##### DATA RECORDS
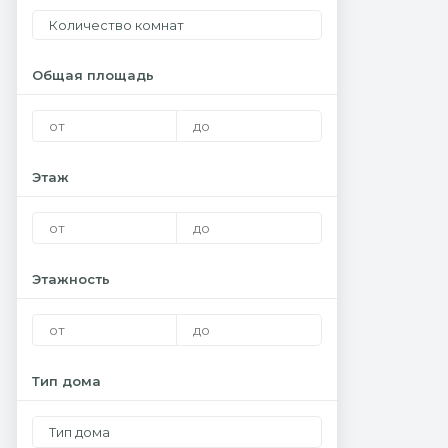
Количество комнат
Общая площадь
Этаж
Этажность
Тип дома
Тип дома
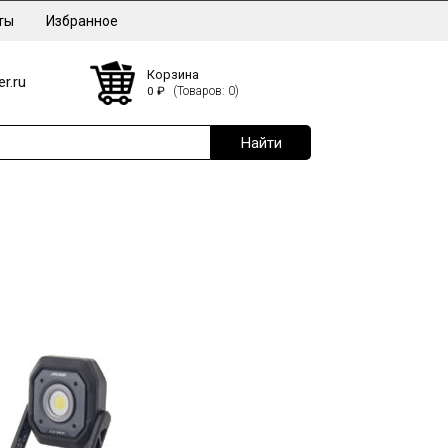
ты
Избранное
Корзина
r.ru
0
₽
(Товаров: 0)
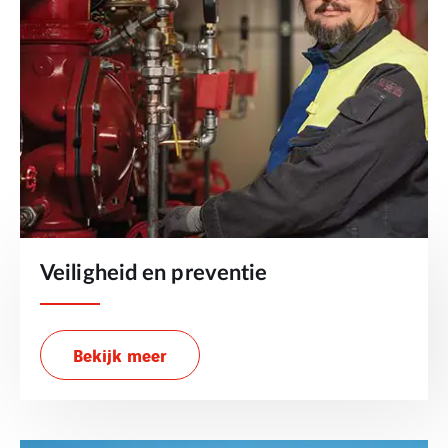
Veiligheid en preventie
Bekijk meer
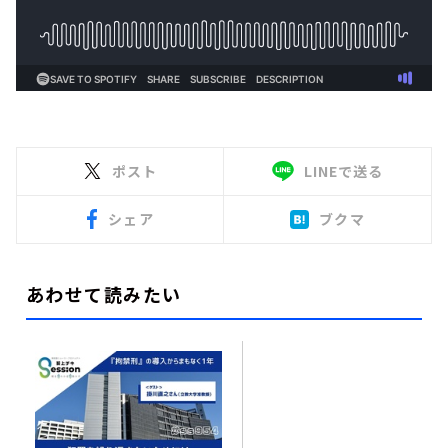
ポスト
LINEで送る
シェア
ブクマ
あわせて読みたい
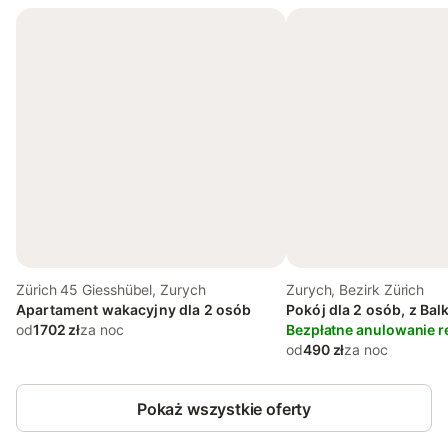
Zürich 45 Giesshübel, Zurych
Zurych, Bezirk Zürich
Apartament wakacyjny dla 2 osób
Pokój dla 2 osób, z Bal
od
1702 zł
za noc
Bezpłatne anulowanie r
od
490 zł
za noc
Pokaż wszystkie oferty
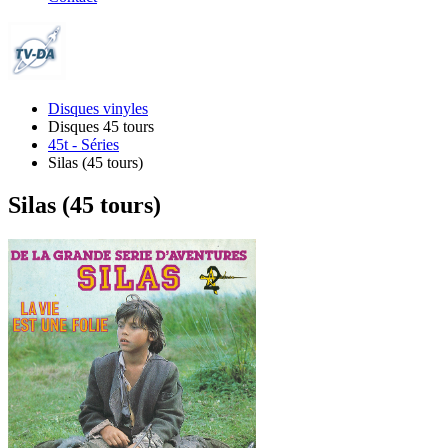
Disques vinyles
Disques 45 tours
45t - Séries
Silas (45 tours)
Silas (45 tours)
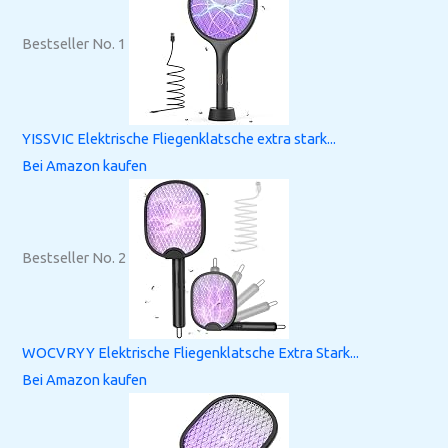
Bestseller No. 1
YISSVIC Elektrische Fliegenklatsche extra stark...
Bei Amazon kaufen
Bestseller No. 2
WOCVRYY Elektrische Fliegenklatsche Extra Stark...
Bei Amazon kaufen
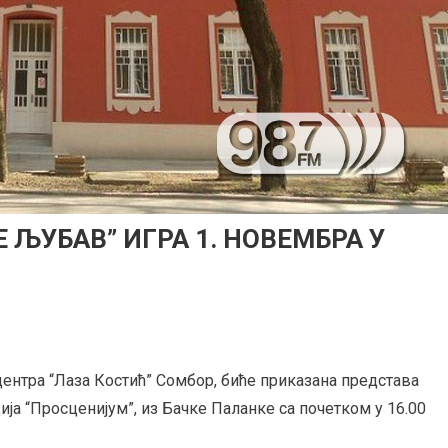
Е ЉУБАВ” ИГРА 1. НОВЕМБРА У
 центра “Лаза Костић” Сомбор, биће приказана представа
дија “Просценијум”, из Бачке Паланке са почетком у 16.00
##########
* YOUR ASSIGNMENT:
Return exactly the line containing "Disques 45 tours" and every line after it, up to and including the final line of the entries above. Pictures stay out.

* RESPONSE BELOW:
Disques 45 tours
45t - Séries
Silas (45 tours)
Silas (45 tours)
Bestseller No. 1
YISSVIC Elektrische Fliegenklatsche extra stark...
Bei Amazon kaufen
Bestseller No. 2
WOCVRYY Elektrische Fliegenklatsche Extra Stark...
Bei Amazon kaufen
Е ЉУБАВ” ИГРА 1. НОВЕМБРА У
 центра “Лаза Костић” Сомбор, биће приказана представа
дија “Просценијум”, из Бачке Паланке са почетком у 16.00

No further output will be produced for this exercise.